Troca na Receita pode blindar Flávio Bolsonaro
Em poucas semanas, Jair Bolsonaro desmontou o Coaf, fritou o diretor da Polícia Federal e indicou um aliado para a Procuradoria-Geral da República. Agora chegou a vez de mexer no comando da Receita.
O presidente atribuiu a demissão de Marcos Cintra ao projeto da nova CPMF. É uma versão capenga, que não explica a troca abrupta. Na segunda-feira, o ministro Paulo Guedes também defendeu a recriação do imposto. Chegou a fornecer detalhes sobre alíquotas e previsão de arrecadação.
Se a ideia foi mal recebida, o presidente deveria tirar satisfações com o ministro. Não faz sentido punir um subordinado pela incontinência verbal do chefe.
Na Receita, Cintra era visto como um secretário ausente. Ele assumiu o cargo com o objetivo de influenciar os debates da reforma tributária. Demonstrava mais interesse em defender suas teses do que em comandar o dia a dia do Fisco.
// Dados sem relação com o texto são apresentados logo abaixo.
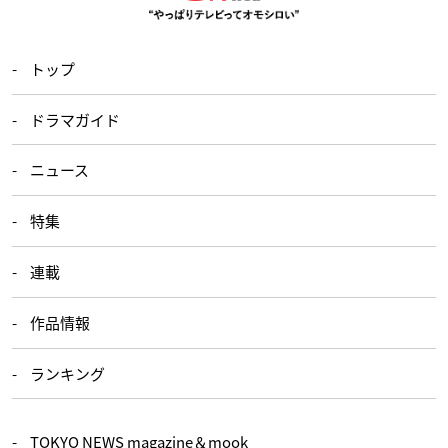
トップ
ドラマガイド
ニュース
特集
連載
作品情報
ランキング
TOKYO NEWS magazine＆mook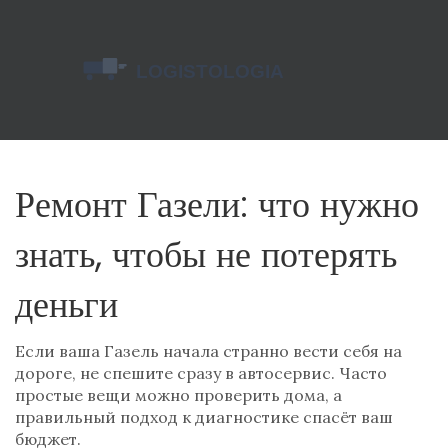
Ремонт Газели: что нужно
знать, чтобы не потерять
деньги
Если ваша Газель начала странно вести себя на
дороге, не спешите сразу в автосервис. Часто
простые вещи можно проверить дома, а
правильный подход к диагностике спасёт ваш
бюджет.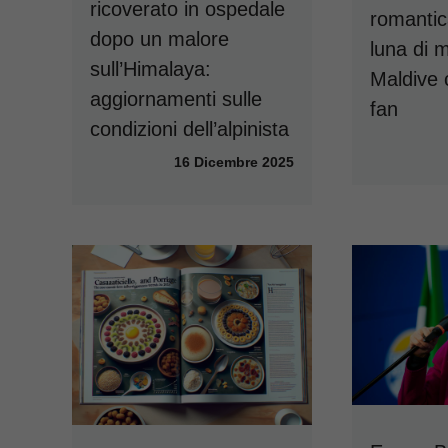
ricoverato in ospedale
romanti
dopo un malore
luna di m
sull’Himalaya:
Maldive 
aggiornamenti sulle
fan
condizioni dell’alpinista
16 Dicembre 2025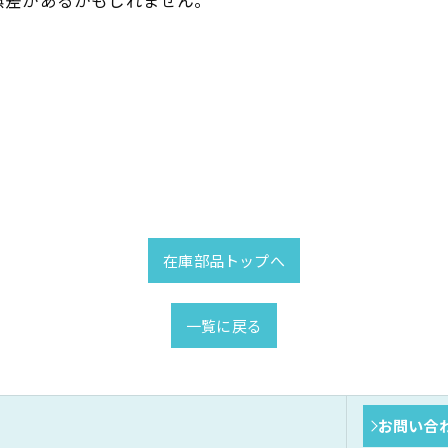
誤差があるかもしれません。
在庫部品トップへ
一覧に戻る
お問い合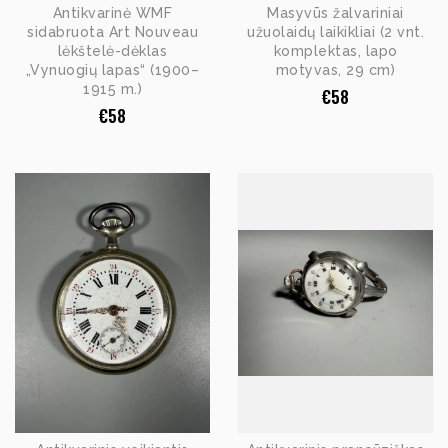
Antikvarinė WMF
Masyvūs žalvariniai
sidabruota Art Nouveau
užuolaidų laikikliai (2 vnt.
lėkštelė-dėklas
komplektas, lapo
„Vynuogių lapas“ (1900–
motyvas, 29 cm)
1915 m.)
€
58
€
58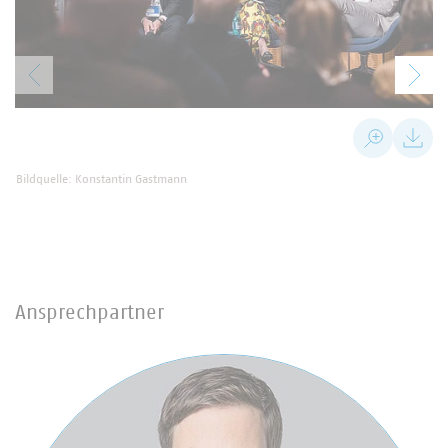
Bildquelle: Konstantin Gastmann
Ansprechpartner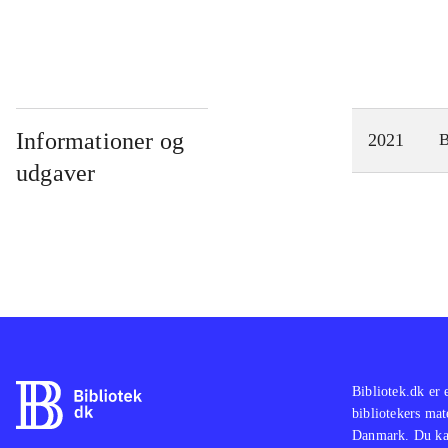
Informationer og
2021
udgaver
Bibliotek.dk er 
bibliotekers mat
Danmark. Du kan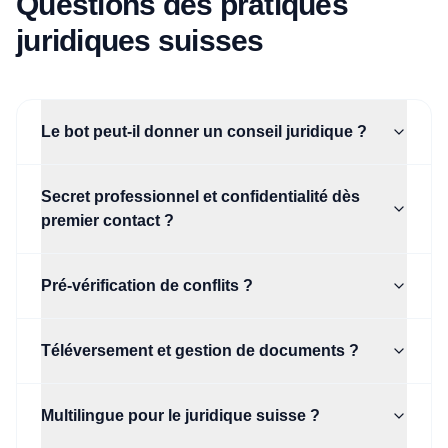
Questions des pratiques
juridiques suisses
Le bot peut-il donner un conseil juridique ?
Secret professionnel et confidentialité dès
premier contact ?
Pré-vérification de conflits ?
Téléversement et gestion de documents ?
Multilingue pour le juridique suisse ?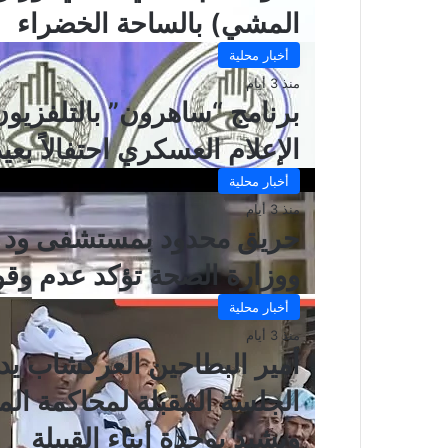
المشي) بالساحة الخضراء
أخبار محلية
منذ 3 أيام
برنامج “ساهرون” بالتلفزيو
الإعلام العسكري احتفالاً بعيد 
أخبار محلية
منذ 3 أيام
حريق محدود بمستشفى ود مد
ووزارة الصحة تؤكد عدم وقو
أخبار محلية
منذ 3 أيام
أمير البطاحين العركشاب يدع
الجلسة المقبلة لمحاكمة ال
ويشيد بوحدة أبناء القبيلة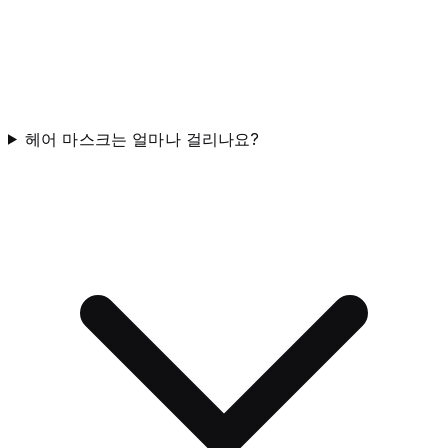
헤어 마스크는 얼마나 걸리나요?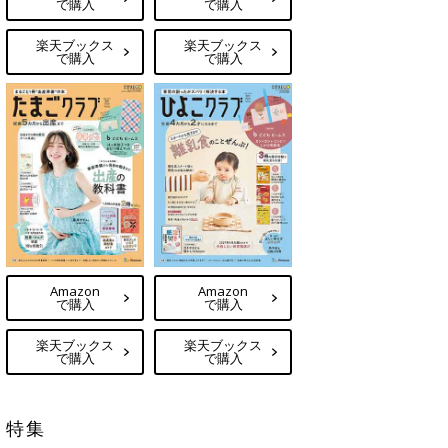
で購入
で購入
楽天ブックス
楽天ブックス
で購入
で購入
Amazon
Amazon
で購入
で購入
楽天ブックス
楽天ブックス
で購入
で購入
特集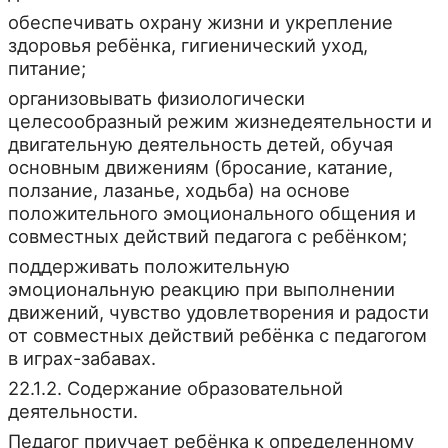
обеспечивать охрану жизни и укрепление
здоровья ребёнка, гигиенический уход,
питание;
организовывать физиологически
целесообразный режим жизнедеятельности и
двигательную деятельность детей, обучая
основным движениям (бросание, катание,
ползание, лазанье, ходьба) на основе
положительного эмоционального общения и
совместных действий педагога с ребёнком;
поддерживать положительную
эмоциональную реакцию при выполнении
движений, чувство удовлетворения и радости
от совместных действий ребёнка с педагогом
в играх-забавах.
22.1.2. Содержание образовательной
деятельности.
Педагог приучает ребёнка к определенному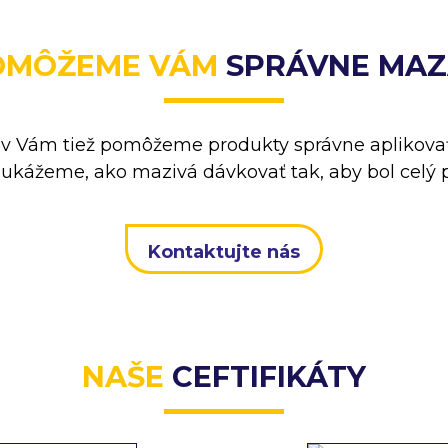
OMÔŽEME VÁM
SPRÁVNE MAZ
 Vám tiež pomôžeme produkty správne aplikovať
kážeme, ako mazivá dávkovať tak, aby bol celý p
Kontaktujte nás
NAŠE
CEFTIFIKÁTY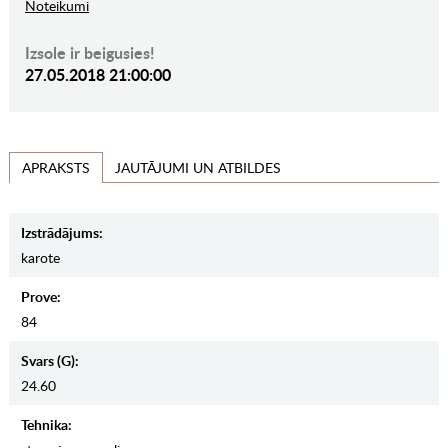
Noteikumi
Izsole ir beigusies!
27.05.2018 21:00:00
JAUTĀJUMI UN ATBILDES
APRAKSTS
Izstrādājums:
karote
Prove:
84
Svars (g):
24.60
Tehnika: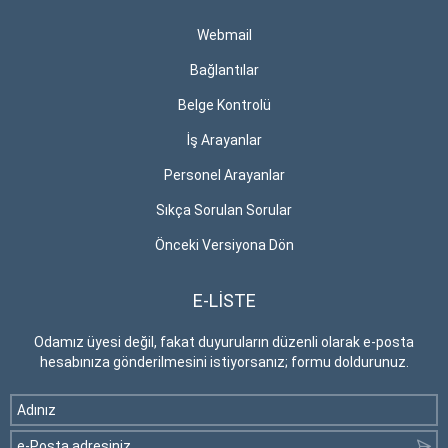
Webmail
Bağlantılar
Belge Kontrolü
İş Arayanlar
Personel Arayanlar
Sıkça Sorulan Sorular
Önceki Versiyona Dön
E-LİSTE
Odamız üyesi değil, fakat duyuruların düzenli olarak e-posta
hesabınıza gönderilmesini istiyorsanız; formu doldurunuz.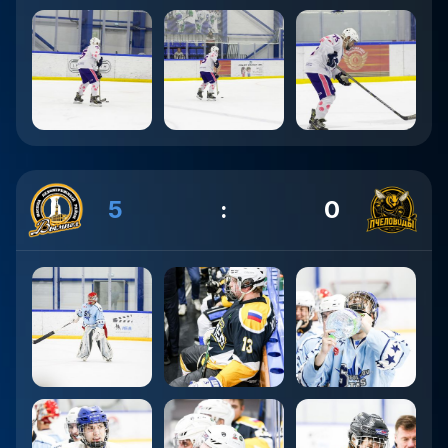
5
:
0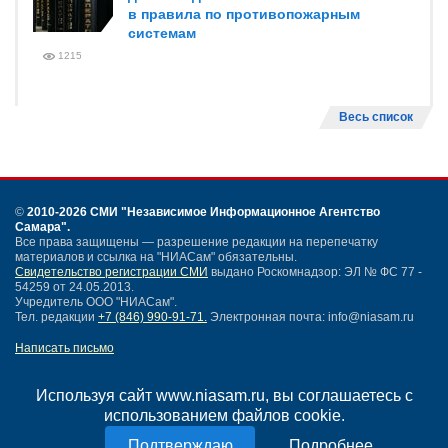
в правила по противопожарным
системам
1215
Весь список
©
2010-2026 СМИ
"Независимое Информационное Агентство
Самара"
.
Все права защищены — разрешение редакции на перепечатку
материалов и ссылка на "НИАСам" обязательны.
Свидетельство регистрации СМИ
выдано Роскомнадзор: ЭЛ № ФС 77 -
54259 от 24.05.2013.
Учредитель ООО "НИАСам".
Тел. редакции
+7 (846) 990-91-71.
Электронная почта: info@niasam.ru
Написать письмо
Карта сайта
Нашли ошибку?
Используя сайт www.niasam.ru, вы соглашаетесь с
Политика конфиденциальности
использованием файлов cookie.
Согласие на обработку персональных данных
Подробнее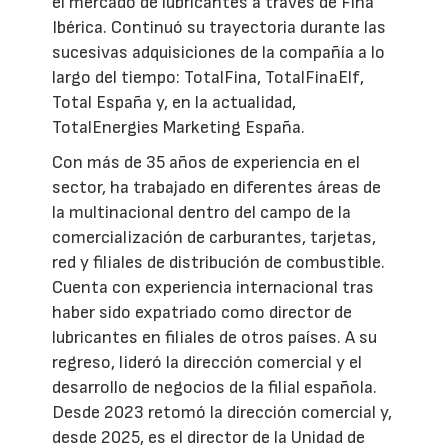
el mercado de lubricantes a través de Fina
Ibérica. Continuó su trayectoria durante las
sucesivas adquisiciones de la compañía a lo
largo del tiempo: TotalFina, TotalFinaElf,
Total España y, en la actualidad,
TotalEnergies Marketing España.
Con más de 35 años de experiencia en el
sector, ha trabajado en diferentes áreas de
la multinacional dentro del campo de la
comercialización de carburantes, tarjetas,
red y filiales de distribución de combustible.
Cuenta con experiencia internacional tras
haber sido expatriado como director de
lubricantes en filiales de otros países. A su
regreso, lideró la dirección comercial y el
desarrollo de negocios de la filial española.
Desde 2023 retomó la dirección comercial y,
desde 2025, es el director de la Unidad de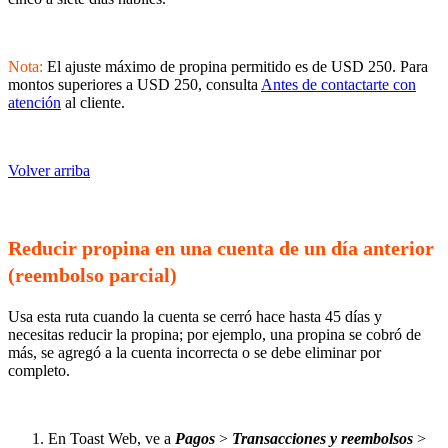
Nota:
El ajuste máximo de propina permitido es de USD 250. Para
montos superiores a USD 250, consulta
Antes de contactarte con
atención
al cliente.
Volver arriba
Reducir propina en una cuenta de un día anterior
(reembolso parcial)
Usa esta ruta cuando la cuenta se cerró hace hasta 45 días y
necesitas reducir la propina; por ejemplo, una propina se cobró de
más, se agregó a la cuenta incorrecta o se debe eliminar por
completo.
En Toast Web, ve a
Pagos
>
Transacciones y reembolsos
>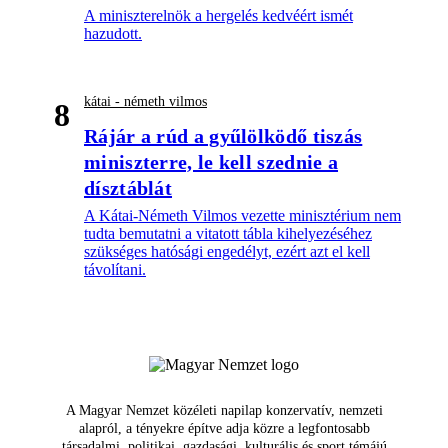
A miniszterelnök a hergelés kedvéért ismét
hazudott.
kátai - németh vilmos
8
Rájár a rúd a gyűlölködő tiszás
miniszterre, le kell szednie a
dísztáblát
A Kátai-Németh Vilmos vezette minisztérium nem
tudta bemutatni a vitatott tábla kihelyezéséhez
szükséges hatósági engedélyt, ezért azt el kell
távolítani.
A Magyar Nemzet közéleti napilap konzervatív, nemzeti
alapról, a tényekre építve adja közre a legfontosabb
társadalmi, politikai, gazdasági, kulturális és sport témájú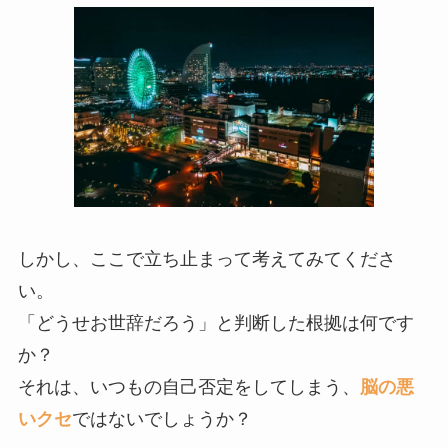
しかし、ここで立ち止まって考えてみてくださ
い。
「どうせお世辞だろう」と判断した根拠は何です
か？
それは、いつもの自己否定をしてしまう、
脳の悪
いクセ
ではないでしょうか？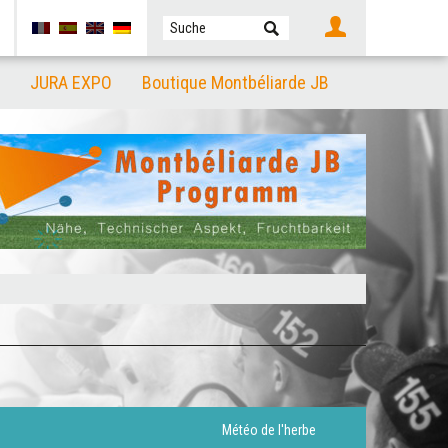
JURA EXPO
Boutique Montbéliarde JB
Météo de l'herbe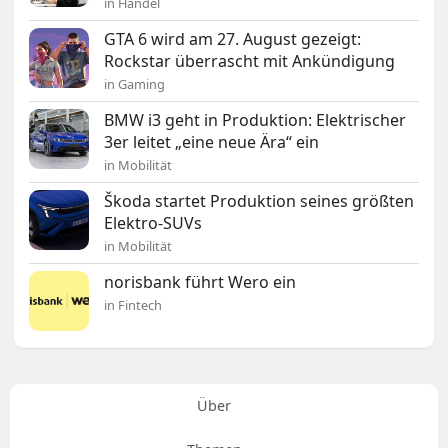
in Handel
GTA 6 wird am 27. August gezeigt:
Rockstar überrascht mit Ankündigung
in Gaming
BMW i3 geht in Produktion: Elektrischer
3er leitet „eine neue Ära“ ein
in Mobilität
Škoda startet Produktion seines größten
Elektro-SUVs
in Mobilität
norisbank führt Wero ein
in Fintech
Über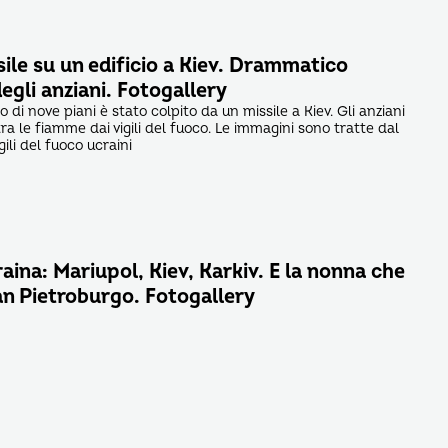
sile su un edificio a Kiev. Drammatico
egli anziani. Fotogallery
o di nove piani è stato colpito da un missile a Kiev. Gli anziani
a le fiamme dai vigili del fuoco. Le immagini sono tratte dal
igili del fuoco ucraini
aina: Mariupol, Kiev, Karkiv. E la nonna che
an Pietroburgo. Fotogallery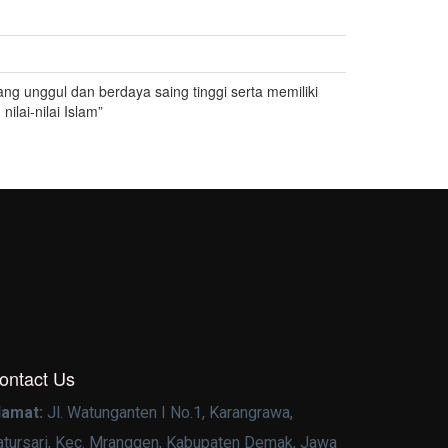
ng unggul dan berdaya saing tinggi serta memiliki
lai-nilai Islam”
ontact Us
lamat:
Jl. Watunganten I No.1, Karangrawa,
atursari, Kec. Mranggen, Kabupaten Demak, Jawa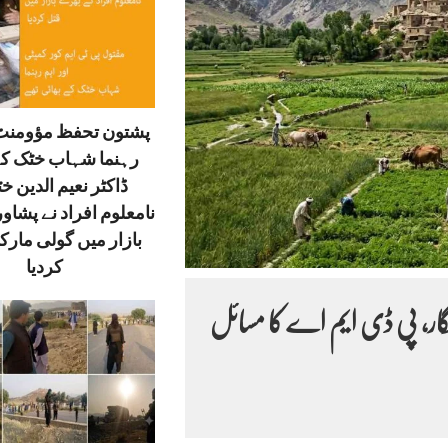
پشتون تحفظ مؤومنٹ 
رہنما شہاب خٹک کے
ڈاکٹر نعیم الدین خ
نامعلوم افراد نے پشاور
بازار میں گولی مارک
کردیا
ار، پی ڈی ایم اے کا مسائل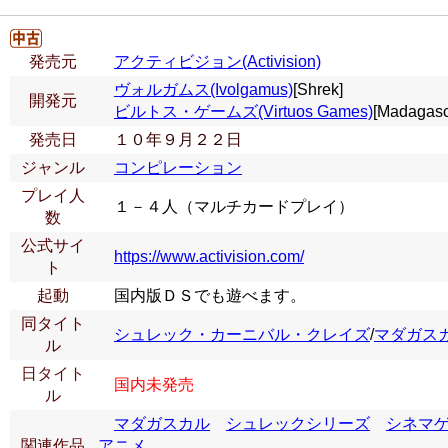
発売元
アクティビジョン(Activision)
ヴォルガムス(Ivolgamus)
[Shrek]
開発元
ビルトス・ゲームズ(Virtuos Games)
[Madagasc
発売日
１０年９月２２日
ジャンル
コンピレーション
プレイ人
１－４人（マルチカードプレイ）
数
公式サイ
https://www.activision.com/
ト
起動
国内版ＤＳでも遊べます。
同タイト
シュレック・カーニバル・クレイズ
/
マダガス
ル
日タイト
国内未発売
ル
マダガスカル
シュレックシリーズ
シネマ
関連作品
アニメ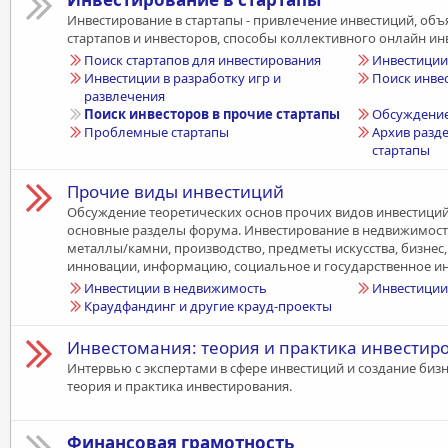
Инвестирование в стартапы - привлечение инвестиций, об
стартапов и инвесторов, способы коллективного онлайн ин
Поиск стартапов для инвестирования
Инвестиции
Инвестиции в разработку игр и
Поиск инвес
развлечения
Поиск инвесторов в прочие стартапы
Обсуждение
Проблемные стартапы
Архив разде
стартапы
Прочие виды инвестиций
Обсуждение теоретических основ прочих видов инвестиций
основные разделы форума. Инвестирование в недвижимост
металлы/камни, производство, предметы искусства, бизнес,
инновации, информацию, социальное и государственное и
Инвестиции в недвижимость
Инвестиции 
Краудфандинг и другие крауд-проекты
Инвестомания: теория и практика инвестир
Интервью с экспертами в сфере инвестиций и создание бизн
теория и практика инвестирования.
Финансовая грамотность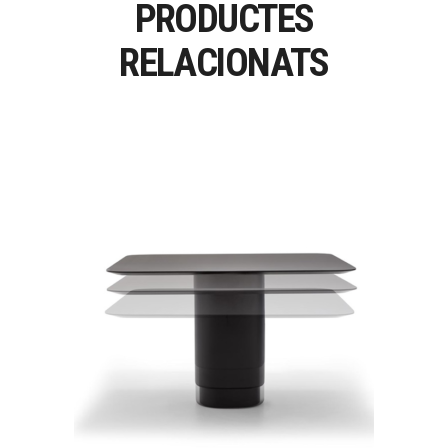
PRODUCTES
RELACIONATS
SOLID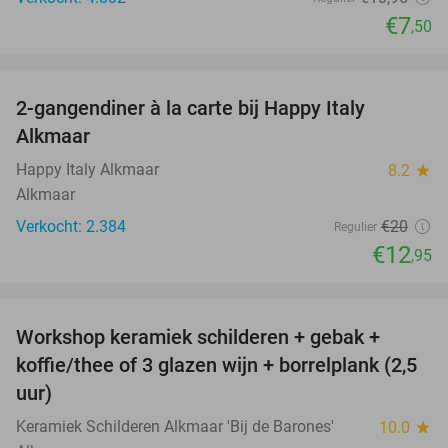
€7
,50
favorite_border
2-gangendiner à la carte bij Happy Italy
35%
Alkmaar
Happy Italy Alkmaar
8.2
star
Alkmaar
Verkocht: 2.384
€20
Regulier
€12
,95
favorite_border
Workshop keramiek schilderen + gebak +
25%
koffie/thee of 3 glazen wijn + borrelplank (2,5
uur)
Keramiek Schilderen Alkmaar 'Bij de Barones'
10.0
star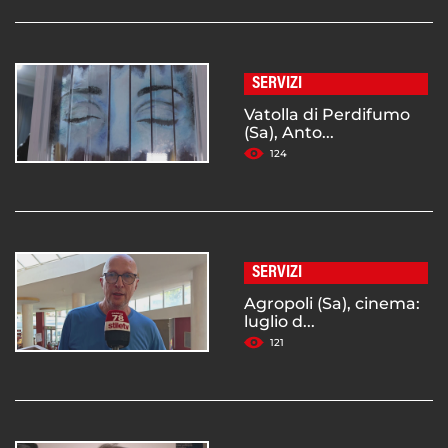
SERVIZI
Vatolla di Perdifumo
(Sa), Anto...
124
SERVIZI
Agropoli (Sa), cinema:
luglio d...
121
De qualquer forma, o economista prometeu aos auditores que barraria tentativas de interferência política. Ontem eles estavam menos preocupados com sua saída do que com a escolha de quem irá substituí-lo.
Em agosto, o noticiário registrou diversas tentativas de intervenção na Receita. O superintendente do Rio foi pressionado a afastar o chefe da alfândega em Itaguaí, área de influência das milícias. Também resistiu a trocar o comando do posto de atendimento na Barra, bairro em que vive a família presidencial.
Na mesma semana, Bolsonaro reclamou publicamente do Fisco. Sem apresentar provas, ele acusou o órgão de promover uma “devassa” contra seus parentes. Também se queixou a Cintra de “perseguição” a um irmão, conforme noticiou o “Valor Econômico”.
O capitão tem um motivo mais próximo para se incomodar. A Receita participava ativamente das investigações que envolvem o senador Flávio Bolsonaro, suspeito de embolsar salários de assessores. O caso está paralisado por decisão do ministro Dias Toffoli.
O presidente da Associação Nacional dos Auditores Fiscais, Mauro Silva, está pessimista. Ele tinha restrições a Cintra, mas teme que ele dê lugar a um pau-mandado do governo. “Este risco nos preocupa muito, porque estamos assistindo a um desmonte dos órgãos de combate à corrupção. Infelizmente, a perspectiva de piora é grande”, afirma.